Beyond Point Estimates: Toward Proper Statistical Inferencing and Reporting of Intraclass Correlation Coefficients

Reporting test-retest reliability using the intraclass correlation coefficient (ICC) has received increasing attention due to the criticisms of poor transparency and replicability in neuroimaging research, as well as many other biomedical studies. Numerous studies have thus evaluated the reliability of their findings by comparing ICCs, however, they often failed to test statistical differences between ICCs or report confidence intervals. Relying solely on point estimates may preclude valid inference about population-level differences and compromise the reliability of conclusions.
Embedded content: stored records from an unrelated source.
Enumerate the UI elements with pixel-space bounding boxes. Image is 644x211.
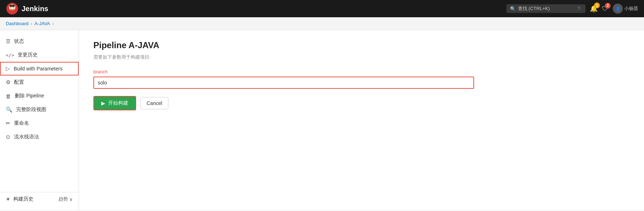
sidebar-item-rename[interactable]: ✏ 重命名 bbox=[0, 116, 79, 130]
shield-count: 2 bbox=[605, 3, 611, 9]
user-name: 小杨晋 bbox=[624, 5, 638, 12]
sidebar-item-label-rename: 重命名 bbox=[14, 120, 29, 127]
sidebar-item-change-history[interactable]: </> 变更历史 bbox=[0, 48, 79, 62]
sidebar-item-label-configure: 配置 bbox=[14, 79, 24, 86]
change-history-icon: </> bbox=[6, 52, 14, 58]
build-params-icon: ▷ bbox=[6, 65, 10, 72]
start-build-button[interactable]: ▶ 开始构建 bbox=[93, 96, 136, 110]
play-icon: ▶ bbox=[101, 100, 105, 106]
build-history-label: 构建历史 bbox=[13, 196, 33, 202]
sidebar-item-full-stage-view[interactable]: 🔍 完整阶段视图 bbox=[0, 103, 79, 116]
breadcrumb: Dashboard › A-JAVA › bbox=[0, 17, 644, 30]
build-history-row[interactable]: ☀ 构建历史 趋势 ∨ bbox=[0, 192, 79, 206]
rename-icon: ✏ bbox=[6, 120, 10, 127]
sidebar-item-label-pipeline-syntax: 流水线语法 bbox=[14, 134, 39, 140]
sidebar-item-label-build-params: Build with Parameters bbox=[14, 66, 62, 72]
avatar: 👤 bbox=[613, 4, 623, 14]
sidebar-item-label-stage-view: 完整阶段视图 bbox=[16, 106, 46, 113]
sidebar: ☰ 状态 </> 变更历史 ▷ Build with Parameters ⚙ … bbox=[0, 30, 79, 210]
sidebar-item-label-change-history: 变更历史 bbox=[18, 52, 38, 58]
breadcrumb-sep-1: › bbox=[31, 21, 32, 26]
sidebar-item-label-delete: 删除 Pipeline bbox=[15, 93, 44, 99]
user-menu[interactable]: 👤 小杨晋 bbox=[613, 4, 638, 14]
help-icon: ? bbox=[578, 6, 580, 12]
security-shield[interactable]: 🛡 2 bbox=[602, 5, 608, 13]
sidebar-item-status[interactable]: ☰ 状态 bbox=[0, 35, 79, 48]
search-box[interactable]: 🔍 ? bbox=[506, 4, 585, 13]
branch-field-label: branch bbox=[93, 69, 630, 74]
jenkins-title: Jenkins bbox=[22, 5, 48, 13]
branch-input[interactable] bbox=[93, 77, 474, 89]
sidebar-item-pipeline-syntax[interactable]: ⊙ 流水线语法 bbox=[0, 130, 79, 144]
cancel-label: Cancel bbox=[147, 100, 162, 106]
sidebar-nav: ☰ 状态 </> 变更历史 ▷ Build with Parameters ⚙ … bbox=[0, 35, 79, 192]
start-build-label: 开始构建 bbox=[108, 100, 128, 106]
main-content: Pipeline A-JAVA 需要如下参数用于构建项目: branch ▶ 开… bbox=[79, 30, 644, 210]
trend-label: 趋势 bbox=[59, 196, 68, 202]
breadcrumb-a-java[interactable]: A-JAVA bbox=[34, 21, 50, 26]
search-input[interactable] bbox=[518, 6, 575, 12]
main-layout: ☰ 状态 </> 变更历史 ▷ Build with Parameters ⚙ … bbox=[0, 30, 644, 210]
sidebar-item-configure[interactable]: ⚙ 配置 bbox=[0, 75, 79, 89]
stage-view-icon: 🔍 bbox=[6, 106, 13, 113]
cancel-button[interactable]: Cancel bbox=[140, 97, 168, 109]
chevron-down-icon: ∨ bbox=[69, 197, 73, 202]
jenkins-mascot-icon bbox=[6, 2, 19, 15]
btn-row: ▶ 开始构建 Cancel bbox=[93, 96, 630, 110]
jenkins-logo[interactable]: Jenkins bbox=[6, 2, 48, 15]
sidebar-bottom: ☀ 构建历史 趋势 ∨ bbox=[0, 192, 79, 206]
breadcrumb-sep-2: › bbox=[52, 21, 54, 26]
configure-icon: ⚙ bbox=[6, 79, 10, 86]
sidebar-item-build-with-parameters[interactable]: ▷ Build with Parameters bbox=[0, 62, 79, 75]
build-history-icon: ☀ bbox=[6, 196, 10, 202]
status-icon: ☰ bbox=[6, 38, 10, 45]
notification-bell[interactable]: 🔔 1 bbox=[590, 5, 598, 13]
sidebar-item-label-status: 状态 bbox=[14, 38, 24, 45]
search-icon: 🔍 bbox=[510, 6, 516, 12]
delete-icon: 🗑 bbox=[6, 93, 11, 99]
header-icons: 🔔 1 🛡 2 👤 小杨晋 bbox=[590, 4, 638, 14]
breadcrumb-dashboard[interactable]: Dashboard bbox=[6, 21, 29, 26]
svg-rect-4 bbox=[10, 5, 15, 6]
notification-count: 1 bbox=[594, 3, 600, 8]
page-subtitle: 需要如下参数用于构建项目: bbox=[93, 54, 630, 60]
header: Jenkins 🔍 ? 🔔 1 🛡 2 👤 小杨晋 bbox=[0, 0, 644, 17]
pipeline-syntax-icon: ⊙ bbox=[6, 134, 10, 140]
page-title: Pipeline A-JAVA bbox=[93, 40, 630, 50]
trend-button[interactable]: 趋势 ∨ bbox=[59, 196, 73, 202]
sidebar-item-delete-pipeline[interactable]: 🗑 删除 Pipeline bbox=[0, 89, 79, 103]
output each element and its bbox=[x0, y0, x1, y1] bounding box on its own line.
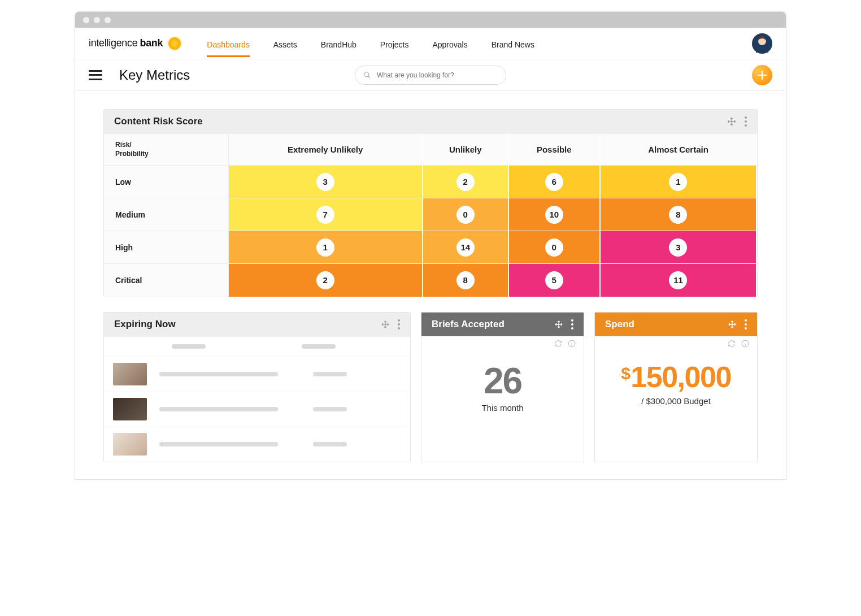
risk-value-bubble: 8 bbox=[669, 206, 687, 224]
skeleton-bar bbox=[302, 344, 336, 349]
nav-brandhub[interactable]: BrandHub bbox=[321, 30, 356, 57]
risk-score-card: Content Risk Score Risk/ Probibility Ext… bbox=[103, 109, 758, 297]
risk-cell[interactable]: 8 bbox=[600, 198, 756, 231]
briefs-sub: This month bbox=[421, 403, 584, 413]
search-input[interactable] bbox=[377, 71, 498, 79]
risk-value-bubble: 0 bbox=[545, 238, 563, 257]
risk-cell[interactable]: 1 bbox=[228, 231, 423, 264]
briefs-value: 26 bbox=[421, 360, 584, 402]
risk-value-bubble: 2 bbox=[316, 271, 334, 289]
risk-cell[interactable]: 3 bbox=[600, 231, 756, 264]
risk-cell[interactable]: 2 bbox=[423, 166, 508, 198]
risk-row-label: Critical bbox=[104, 264, 228, 297]
risk-corner-label: Risk/ Probibility bbox=[104, 134, 228, 166]
briefs-header: Briefs Accepted bbox=[421, 313, 584, 336]
risk-value-bubble: 5 bbox=[545, 271, 563, 289]
risk-card-header: Content Risk Score bbox=[104, 110, 757, 133]
list-item[interactable] bbox=[104, 357, 410, 392]
table-row: Critical28511 bbox=[104, 264, 756, 297]
add-button[interactable] bbox=[752, 65, 772, 85]
expiring-column-headers bbox=[104, 336, 410, 357]
risk-cell[interactable]: 10 bbox=[508, 198, 600, 231]
brand-text-1: intelligence bbox=[89, 37, 137, 49]
window-close-dot[interactable] bbox=[83, 17, 89, 23]
expiring-header: Expiring Now bbox=[104, 313, 410, 336]
move-icon[interactable] bbox=[554, 320, 563, 329]
secondary-bar: Key Metrics bbox=[75, 59, 786, 91]
browser-frame: intelligencebank Dashboards Assets Brand… bbox=[75, 11, 786, 480]
nav-items: Dashboards Assets BrandHub Projects Appr… bbox=[207, 30, 534, 57]
refresh-icon[interactable] bbox=[554, 340, 562, 350]
nav-brand-news[interactable]: Brand News bbox=[492, 30, 534, 57]
skeleton-bar bbox=[159, 442, 278, 446]
spend-currency: $ bbox=[621, 364, 629, 383]
kebab-icon[interactable] bbox=[745, 319, 747, 329]
risk-row-label: High bbox=[104, 231, 228, 264]
spend-header: Spend bbox=[595, 313, 757, 336]
briefs-body: 26 This month bbox=[421, 350, 584, 430]
risk-value-bubble: 8 bbox=[456, 271, 475, 289]
risk-value-bubble: 3 bbox=[669, 238, 687, 257]
kebab-icon[interactable] bbox=[745, 116, 747, 127]
kebab-icon[interactable] bbox=[398, 319, 400, 329]
move-icon[interactable] bbox=[727, 116, 737, 127]
risk-value-bubble: 0 bbox=[456, 206, 475, 224]
table-row: Medium70108 bbox=[104, 198, 756, 231]
skeleton-bar bbox=[313, 372, 347, 376]
refresh-icon[interactable] bbox=[728, 340, 736, 350]
nav-approvals[interactable]: Approvals bbox=[432, 30, 467, 57]
skeleton-bar bbox=[313, 407, 347, 411]
risk-cell[interactable]: 7 bbox=[228, 198, 423, 231]
risk-table: Risk/ Probibility Extremely Unlikely Unl… bbox=[104, 133, 757, 297]
kebab-icon[interactable] bbox=[571, 319, 573, 329]
page-title: Key Metrics bbox=[119, 67, 190, 83]
risk-row-label: Medium bbox=[104, 198, 228, 231]
risk-cell[interactable]: 5 bbox=[508, 264, 600, 297]
nav-dashboards[interactable]: Dashboards bbox=[207, 30, 250, 57]
spend-body: $150,000 / $300,000 Budget bbox=[595, 350, 757, 423]
window-minimize-dot[interactable] bbox=[94, 17, 100, 23]
list-item[interactable] bbox=[104, 392, 410, 427]
risk-cell[interactable]: 6 bbox=[508, 166, 600, 198]
risk-value-bubble: 6 bbox=[545, 173, 563, 191]
risk-value-bubble: 3 bbox=[316, 173, 334, 191]
search-icon bbox=[363, 71, 371, 79]
info-icon[interactable] bbox=[568, 340, 576, 350]
risk-value-bubble: 1 bbox=[316, 238, 334, 257]
brand-logo[interactable]: intelligencebank bbox=[89, 37, 181, 50]
thumbnail-image bbox=[113, 363, 147, 385]
nav-assets[interactable]: Assets bbox=[273, 30, 297, 57]
skeleton-bar bbox=[159, 407, 278, 411]
content-area: Content Risk Score Risk/ Probibility Ext… bbox=[75, 91, 786, 479]
risk-cell[interactable]: 14 bbox=[423, 231, 508, 264]
spend-sub: / $300,000 Budget bbox=[595, 396, 757, 406]
risk-cell[interactable]: 0 bbox=[508, 231, 600, 264]
move-icon[interactable] bbox=[381, 320, 390, 329]
thumbnail-image bbox=[113, 398, 147, 420]
briefs-mini-tools bbox=[421, 336, 584, 350]
risk-value-bubble: 10 bbox=[545, 206, 563, 224]
spend-card: Spend $150,000 / $300, bbox=[594, 312, 758, 462]
window-zoom-dot[interactable] bbox=[105, 17, 111, 23]
nav-projects[interactable]: Projects bbox=[380, 30, 409, 57]
risk-cell[interactable]: 3 bbox=[228, 166, 423, 198]
risk-cell[interactable]: 2 bbox=[228, 264, 423, 297]
brand-text-2: bank bbox=[140, 37, 163, 49]
table-row: Low3261 bbox=[104, 166, 756, 198]
risk-cell[interactable]: 8 bbox=[423, 264, 508, 297]
user-avatar[interactable] bbox=[752, 33, 772, 54]
search-box[interactable] bbox=[355, 66, 506, 85]
risk-col-4: Almost Certain bbox=[600, 134, 756, 166]
list-item[interactable] bbox=[104, 427, 410, 462]
menu-icon[interactable] bbox=[89, 70, 102, 80]
risk-cell[interactable]: 11 bbox=[600, 264, 756, 297]
move-icon[interactable] bbox=[728, 320, 737, 329]
risk-cell[interactable]: 1 bbox=[600, 166, 756, 198]
table-row: High11403 bbox=[104, 231, 756, 264]
spend-value: $150,000 bbox=[595, 360, 757, 394]
risk-cell[interactable]: 0 bbox=[423, 198, 508, 231]
risk-col-3: Possible bbox=[508, 134, 600, 166]
top-nav: intelligencebank Dashboards Assets Brand… bbox=[75, 28, 786, 59]
skeleton-bar bbox=[159, 372, 278, 376]
info-icon[interactable] bbox=[741, 340, 749, 350]
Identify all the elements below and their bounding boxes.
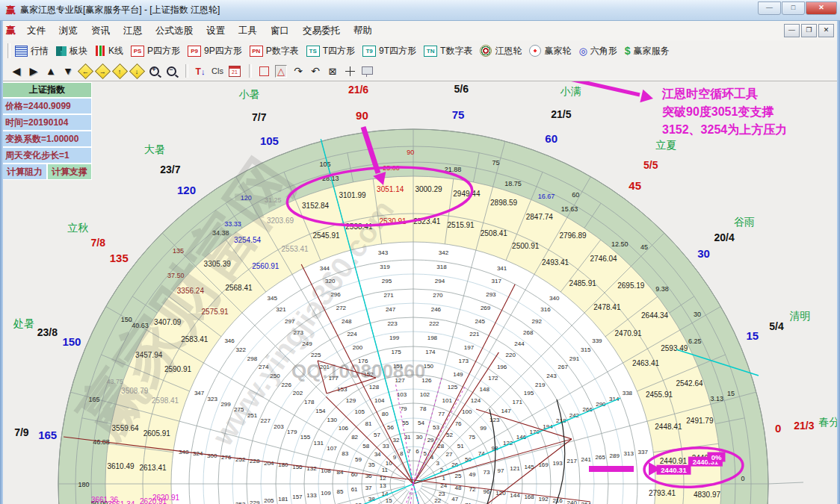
menu-窗口[interactable]: 窗口 [264, 23, 296, 38]
menu-bar: 赢 文件浏览资讯江恩公式选股设置工具窗口交易委托帮助 —❐✕ [3, 21, 837, 41]
svg-text:108: 108 [321, 467, 331, 474]
svg-text:99: 99 [480, 425, 487, 432]
menu-江恩[interactable]: 江恩 [117, 23, 149, 38]
toolbar-button-P数字表[interactable]: PNP数字表 [250, 45, 299, 57]
rot-cw-button[interactable]: ↷ [291, 63, 306, 78]
svg-text:3051.14: 3051.14 [377, 185, 404, 193]
menu-浏览[interactable]: 浏览 [52, 23, 84, 38]
arrow-left-button[interactable]: ◀ [9, 63, 24, 78]
svg-text:5/5: 5/5 [643, 159, 658, 171]
square-button[interactable] [256, 63, 271, 78]
menu-文件[interactable]: 文件 [20, 23, 52, 38]
svg-text:45: 45 [629, 179, 641, 192]
dia-up-button[interactable]: ↑ [112, 63, 127, 78]
menu-交易委托[interactable]: 交易委托 [296, 23, 347, 38]
arrow-left-icon: ◀ [13, 65, 21, 77]
menu-帮助[interactable]: 帮助 [347, 23, 379, 38]
svg-text:171: 171 [513, 399, 523, 405]
mdi-close-button[interactable]: ✕ [818, 24, 834, 37]
svg-text:2440.91: 2440.91 [660, 457, 688, 465]
svg-text:28: 28 [437, 443, 444, 449]
calc-support-button[interactable]: 计算支撑 [47, 164, 92, 180]
toolbar-button-label: 赢家轮 [544, 45, 571, 57]
zoom-in-button[interactable]: + [146, 63, 161, 78]
toolbar-button-label: 六角形 [590, 45, 617, 57]
svg-text:227: 227 [261, 417, 271, 424]
menu-工具[interactable]: 工具 [232, 23, 264, 38]
svg-text:21/3: 21/3 [794, 420, 814, 432]
box-x-button[interactable]: ⊠ [325, 63, 340, 78]
svg-text:291: 291 [569, 355, 580, 362]
minimize-button[interactable]: — [758, 1, 781, 15]
toolbar-button-label: 9T四方形 [379, 45, 416, 57]
toolbar-button-9T四方形[interactable]: T99T四方形 [362, 45, 416, 57]
rot-ccw-button[interactable]: ↶ [308, 63, 323, 78]
board-button[interactable] [359, 63, 374, 78]
svg-text:124: 124 [471, 397, 481, 404]
dia-right-button[interactable]: → [95, 63, 110, 78]
toolbar-button-label: 赢家服务 [634, 45, 670, 57]
menu-公式选股[interactable]: 公式选股 [149, 23, 200, 38]
svg-text:11: 11 [382, 467, 389, 473]
toolbar-button-六角形[interactable]: ◎六角形 [578, 45, 617, 57]
toolbar-button-9P四方形[interactable]: P99P四方形 [188, 45, 242, 57]
mdi-restore-button[interactable]: ❐ [801, 24, 817, 37]
svg-text:2644.34: 2644.34 [641, 311, 669, 320]
toolbar-button-T数字表[interactable]: TNT数字表 [424, 45, 472, 57]
svg-text:121: 121 [510, 465, 520, 472]
svg-text:196: 196 [497, 364, 507, 370]
svg-text:2491.79: 2491.79 [686, 417, 714, 425]
svg-text:106: 106 [339, 425, 349, 432]
toolbar-button-T四方形[interactable]: TST四方形 [306, 45, 355, 57]
triangle-button[interactable]: △ [274, 63, 288, 78]
annotation-line: 突破90度3051变支撑 [662, 103, 787, 121]
tri-down-button[interactable]: ▼ [61, 63, 75, 78]
svg-text:105: 105 [260, 134, 279, 147]
dia-left-button[interactable]: ← [78, 63, 93, 78]
svg-text:102: 102 [420, 391, 430, 398]
maximize-button[interactable]: □ [782, 1, 805, 15]
svg-text:52: 52 [446, 432, 453, 438]
calendar-button[interactable]: 21 [227, 63, 242, 78]
svg-text:21/5: 21/5 [551, 108, 571, 120]
svg-text:37: 37 [365, 485, 372, 491]
annotation-line: 3152、3254为上方压力 [662, 121, 787, 139]
svg-text:13: 13 [380, 482, 386, 489]
svg-text:7: 7 [407, 448, 411, 455]
svg-text:101: 101 [442, 397, 453, 404]
calc-resistance-button[interactable]: 计算阻力 [2, 164, 47, 180]
toolbar-button-行情[interactable]: 行情 [15, 45, 49, 57]
svg-text:224: 224 [347, 331, 357, 337]
zoom-out-button[interactable]: − [164, 63, 179, 78]
tri-up-button[interactable]: ▲ [43, 63, 58, 78]
menu-设置[interactable]: 设置 [200, 23, 232, 38]
svg-text:76: 76 [455, 420, 462, 427]
toolbar-button-赢家轮[interactable]: 赢家轮 [529, 45, 571, 57]
cls-button[interactable]: Cls [210, 63, 225, 78]
t-down-button[interactable]: T↓ [193, 63, 208, 78]
toolbar-button-赢家服务[interactable]: $赢家服务 [625, 45, 670, 57]
svg-text:2463.41: 2463.41 [632, 359, 660, 367]
svg-text:2898.59: 2898.59 [490, 199, 518, 207]
title-bar[interactable]: 赢 赢家江恩专业版[赢家服务平台] - [上证指数 江恩轮] — □ ✕ [0, 0, 840, 21]
svg-text:104: 104 [374, 397, 385, 404]
svg-text:49: 49 [469, 471, 475, 478]
toolbar-button-板块[interactable]: 板块 [56, 45, 87, 57]
svg-text:2605.91: 2605.91 [143, 429, 171, 438]
svg-text:77: 77 [438, 411, 445, 417]
toolbar-button-P四方形[interactable]: PSP四方形 [131, 45, 180, 57]
svg-text:246: 246 [431, 306, 442, 313]
svg-text:341: 341 [497, 265, 507, 272]
crosshair-button[interactable] [342, 63, 357, 78]
menu-资讯[interactable]: 资讯 [84, 23, 117, 38]
svg-text:3000.29: 3000.29 [415, 185, 442, 193]
mdi-minimize-button[interactable]: — [784, 24, 800, 37]
arrow-right-button[interactable]: ▶ [26, 63, 41, 78]
close-button[interactable]: ✕ [806, 1, 837, 15]
svg-text:4830.97: 4830.97 [694, 491, 721, 499]
dia-down-button[interactable]: ↓ [129, 63, 144, 78]
svg-text:2478.41: 2478.41 [593, 303, 621, 311]
toolbar-button-K线[interactable]: K线 [95, 45, 123, 57]
toolbar-button-江恩轮[interactable]: 江恩轮 [480, 45, 522, 57]
svg-text:157: 157 [292, 494, 303, 500]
To address this issue, this study systematically reviewed the use of ICC in articles published in NeuroImage from 2022 to 2024, highlighting the prevalence of misreporting and misuse of ICCs. We further provide practical guidelines for conducting appropriate statistical inference on ICCs. For practitioners in this area, we introduce an online application for statistical testing and sample size estimation when utilizing ICCs. We recalculated confidence intervals and formally tested ICC values reported in the reviewed articles, thereby reassessing the original inferences. Our results demonstrate that exclusive reliance on point estimates could lead to unreliable or even misleading conclusions. Specifically, only two of the eleven reviewed articles provided unequivocally valid statistical inferences based on ICCs, whereas two articles failed to yield any valid inference at all, raising serious concerns about the replicability of findings in this field. These results underscore the urgent need for rigorous inferential frameworks when reporting and interpreting ICCs.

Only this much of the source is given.